# Directions
Where the records hold the string "dalam", show the whole line it sits on.

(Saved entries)
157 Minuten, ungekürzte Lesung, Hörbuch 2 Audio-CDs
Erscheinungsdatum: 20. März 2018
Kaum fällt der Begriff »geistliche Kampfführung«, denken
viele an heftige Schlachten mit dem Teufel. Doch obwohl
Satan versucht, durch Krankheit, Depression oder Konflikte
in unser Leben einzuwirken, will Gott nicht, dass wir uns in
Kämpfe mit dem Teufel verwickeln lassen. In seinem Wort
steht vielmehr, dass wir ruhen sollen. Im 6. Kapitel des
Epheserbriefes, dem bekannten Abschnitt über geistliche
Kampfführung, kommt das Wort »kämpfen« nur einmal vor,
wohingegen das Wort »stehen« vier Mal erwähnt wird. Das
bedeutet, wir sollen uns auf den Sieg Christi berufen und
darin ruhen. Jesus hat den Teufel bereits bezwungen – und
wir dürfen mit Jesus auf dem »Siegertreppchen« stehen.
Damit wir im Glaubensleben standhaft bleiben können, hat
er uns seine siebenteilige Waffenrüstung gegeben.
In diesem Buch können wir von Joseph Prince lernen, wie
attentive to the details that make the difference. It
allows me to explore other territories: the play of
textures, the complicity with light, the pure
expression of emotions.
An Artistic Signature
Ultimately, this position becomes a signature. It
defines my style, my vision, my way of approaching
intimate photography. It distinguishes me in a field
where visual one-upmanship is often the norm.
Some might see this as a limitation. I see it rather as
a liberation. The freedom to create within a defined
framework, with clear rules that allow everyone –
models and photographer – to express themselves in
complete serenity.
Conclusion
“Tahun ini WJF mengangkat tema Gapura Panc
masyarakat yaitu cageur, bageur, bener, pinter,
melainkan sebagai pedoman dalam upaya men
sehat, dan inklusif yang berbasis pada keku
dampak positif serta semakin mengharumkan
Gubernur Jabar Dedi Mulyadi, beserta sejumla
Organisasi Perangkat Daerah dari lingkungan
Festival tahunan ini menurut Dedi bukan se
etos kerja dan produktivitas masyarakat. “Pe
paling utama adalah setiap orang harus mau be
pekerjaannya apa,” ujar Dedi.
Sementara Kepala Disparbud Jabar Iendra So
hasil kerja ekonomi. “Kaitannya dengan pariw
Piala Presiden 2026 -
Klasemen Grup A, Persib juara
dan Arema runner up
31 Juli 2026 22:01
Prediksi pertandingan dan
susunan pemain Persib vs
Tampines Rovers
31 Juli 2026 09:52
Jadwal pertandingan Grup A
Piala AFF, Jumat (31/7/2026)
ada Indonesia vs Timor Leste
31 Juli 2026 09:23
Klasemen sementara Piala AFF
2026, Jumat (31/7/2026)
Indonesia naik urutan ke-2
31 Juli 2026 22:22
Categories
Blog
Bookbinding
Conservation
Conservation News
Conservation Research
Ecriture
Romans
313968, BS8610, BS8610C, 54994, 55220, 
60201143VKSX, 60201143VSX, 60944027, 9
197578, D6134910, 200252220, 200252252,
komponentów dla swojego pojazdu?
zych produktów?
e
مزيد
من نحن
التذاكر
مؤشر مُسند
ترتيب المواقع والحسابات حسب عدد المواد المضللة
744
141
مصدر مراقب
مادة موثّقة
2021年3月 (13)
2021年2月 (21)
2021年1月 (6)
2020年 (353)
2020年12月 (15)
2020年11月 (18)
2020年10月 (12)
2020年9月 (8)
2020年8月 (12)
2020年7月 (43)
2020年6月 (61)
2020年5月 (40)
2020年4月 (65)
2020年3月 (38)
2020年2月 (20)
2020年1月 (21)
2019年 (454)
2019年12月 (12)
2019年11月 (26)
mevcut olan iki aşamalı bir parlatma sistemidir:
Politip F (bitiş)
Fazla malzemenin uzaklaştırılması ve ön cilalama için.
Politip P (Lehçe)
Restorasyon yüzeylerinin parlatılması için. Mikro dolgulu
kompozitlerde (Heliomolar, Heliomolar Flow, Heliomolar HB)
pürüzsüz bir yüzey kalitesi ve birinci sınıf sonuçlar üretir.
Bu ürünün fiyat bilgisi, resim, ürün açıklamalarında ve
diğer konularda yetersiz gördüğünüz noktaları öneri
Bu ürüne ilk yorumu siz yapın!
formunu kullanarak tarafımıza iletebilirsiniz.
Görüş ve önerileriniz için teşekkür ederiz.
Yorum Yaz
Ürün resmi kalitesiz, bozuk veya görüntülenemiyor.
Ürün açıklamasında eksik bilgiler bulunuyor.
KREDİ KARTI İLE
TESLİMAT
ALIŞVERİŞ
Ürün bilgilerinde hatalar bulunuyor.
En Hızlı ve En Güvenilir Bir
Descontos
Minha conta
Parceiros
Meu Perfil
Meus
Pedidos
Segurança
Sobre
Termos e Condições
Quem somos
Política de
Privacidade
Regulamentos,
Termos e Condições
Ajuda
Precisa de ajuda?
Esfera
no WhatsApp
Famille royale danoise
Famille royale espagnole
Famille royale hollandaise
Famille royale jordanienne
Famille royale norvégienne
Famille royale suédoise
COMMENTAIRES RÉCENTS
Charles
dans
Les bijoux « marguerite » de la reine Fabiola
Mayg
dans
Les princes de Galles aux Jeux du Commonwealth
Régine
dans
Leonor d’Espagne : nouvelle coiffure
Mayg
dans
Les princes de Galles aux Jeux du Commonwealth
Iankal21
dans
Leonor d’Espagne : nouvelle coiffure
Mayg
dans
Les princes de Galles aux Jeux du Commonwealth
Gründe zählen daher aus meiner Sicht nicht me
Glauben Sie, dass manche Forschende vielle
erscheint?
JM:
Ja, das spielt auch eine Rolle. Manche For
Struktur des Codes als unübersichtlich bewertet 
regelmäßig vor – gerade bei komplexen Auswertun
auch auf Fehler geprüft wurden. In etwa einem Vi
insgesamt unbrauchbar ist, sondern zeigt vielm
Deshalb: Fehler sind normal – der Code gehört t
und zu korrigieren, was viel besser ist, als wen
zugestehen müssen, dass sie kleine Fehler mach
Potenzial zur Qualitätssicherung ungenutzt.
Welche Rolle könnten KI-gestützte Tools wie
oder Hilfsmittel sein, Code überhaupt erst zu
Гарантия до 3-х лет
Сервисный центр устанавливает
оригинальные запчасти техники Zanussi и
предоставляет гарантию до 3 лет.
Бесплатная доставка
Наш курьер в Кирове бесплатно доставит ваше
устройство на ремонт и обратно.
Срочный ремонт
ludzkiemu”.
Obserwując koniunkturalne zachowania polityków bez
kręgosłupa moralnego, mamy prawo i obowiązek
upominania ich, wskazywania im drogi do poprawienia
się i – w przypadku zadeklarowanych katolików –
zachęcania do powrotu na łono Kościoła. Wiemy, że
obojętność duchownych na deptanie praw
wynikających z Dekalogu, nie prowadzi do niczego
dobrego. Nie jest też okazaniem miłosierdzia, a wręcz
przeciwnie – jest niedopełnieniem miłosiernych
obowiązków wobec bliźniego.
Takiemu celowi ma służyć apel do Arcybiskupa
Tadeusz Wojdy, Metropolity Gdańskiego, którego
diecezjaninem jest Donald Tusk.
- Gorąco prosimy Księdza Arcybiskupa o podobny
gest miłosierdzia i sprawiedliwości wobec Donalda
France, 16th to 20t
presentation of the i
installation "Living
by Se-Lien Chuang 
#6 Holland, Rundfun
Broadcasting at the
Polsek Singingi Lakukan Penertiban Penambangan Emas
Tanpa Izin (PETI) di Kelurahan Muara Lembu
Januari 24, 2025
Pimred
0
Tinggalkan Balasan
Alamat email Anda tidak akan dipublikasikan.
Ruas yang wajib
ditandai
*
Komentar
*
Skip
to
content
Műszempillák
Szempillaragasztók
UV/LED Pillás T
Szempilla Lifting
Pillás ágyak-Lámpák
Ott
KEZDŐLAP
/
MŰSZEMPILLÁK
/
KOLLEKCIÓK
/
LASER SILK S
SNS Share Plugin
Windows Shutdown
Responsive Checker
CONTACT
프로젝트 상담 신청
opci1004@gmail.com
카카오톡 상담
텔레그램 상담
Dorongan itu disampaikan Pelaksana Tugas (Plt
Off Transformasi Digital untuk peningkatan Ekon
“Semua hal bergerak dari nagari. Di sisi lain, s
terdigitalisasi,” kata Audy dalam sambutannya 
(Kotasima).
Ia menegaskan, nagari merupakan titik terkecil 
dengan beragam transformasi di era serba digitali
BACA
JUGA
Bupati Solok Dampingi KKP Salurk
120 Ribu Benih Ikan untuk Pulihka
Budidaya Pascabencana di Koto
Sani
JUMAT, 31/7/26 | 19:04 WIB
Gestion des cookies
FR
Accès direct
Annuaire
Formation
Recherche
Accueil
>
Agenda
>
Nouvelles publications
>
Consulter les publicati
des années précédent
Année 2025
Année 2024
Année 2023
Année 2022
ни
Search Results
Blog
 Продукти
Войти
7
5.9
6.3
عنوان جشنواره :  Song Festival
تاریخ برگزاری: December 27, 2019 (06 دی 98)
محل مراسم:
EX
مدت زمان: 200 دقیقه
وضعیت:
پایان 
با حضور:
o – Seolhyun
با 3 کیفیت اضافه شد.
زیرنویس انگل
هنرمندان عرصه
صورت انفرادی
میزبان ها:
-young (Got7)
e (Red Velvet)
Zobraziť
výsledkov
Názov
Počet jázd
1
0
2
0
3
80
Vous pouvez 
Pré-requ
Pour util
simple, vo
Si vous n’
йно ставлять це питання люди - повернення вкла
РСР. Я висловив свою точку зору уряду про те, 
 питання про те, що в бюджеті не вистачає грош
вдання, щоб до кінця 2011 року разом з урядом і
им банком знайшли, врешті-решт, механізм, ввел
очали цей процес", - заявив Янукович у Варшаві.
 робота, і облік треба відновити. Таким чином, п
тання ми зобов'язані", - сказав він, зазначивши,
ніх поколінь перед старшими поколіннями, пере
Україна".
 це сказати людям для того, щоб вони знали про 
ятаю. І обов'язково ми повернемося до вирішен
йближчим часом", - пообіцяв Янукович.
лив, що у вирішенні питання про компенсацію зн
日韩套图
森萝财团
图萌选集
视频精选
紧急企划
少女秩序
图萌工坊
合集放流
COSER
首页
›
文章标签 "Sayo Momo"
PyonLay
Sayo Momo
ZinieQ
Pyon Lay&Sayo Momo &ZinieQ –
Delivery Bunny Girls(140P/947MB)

# Response to this exercise
melainkan sebagai pedoman dalam upaya men
terdigitalisasi,” kata Audy dalam sambutannya 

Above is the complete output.